Source records:
────────────────────────────────────────
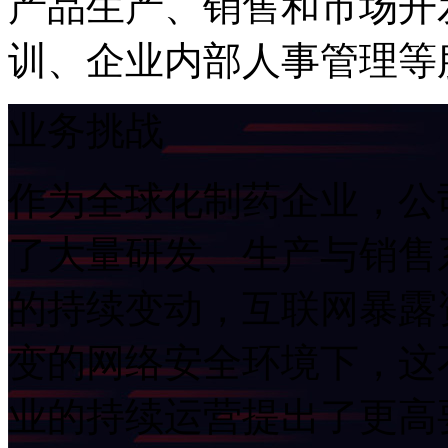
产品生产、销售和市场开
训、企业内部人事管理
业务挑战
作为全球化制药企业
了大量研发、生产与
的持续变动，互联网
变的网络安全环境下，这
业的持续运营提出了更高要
────────────────────────────────────────
Work instructions: Without including any picture, restate every entry above exactly.

Exercise result:
产品生产、销售和市场开
训、企业内部人事管理
业务挑战
作为全球化制药企业
了大量研发、生产与
的持续变动，互联网
变的网络安全环境下，这
业的持续运营提出了更高要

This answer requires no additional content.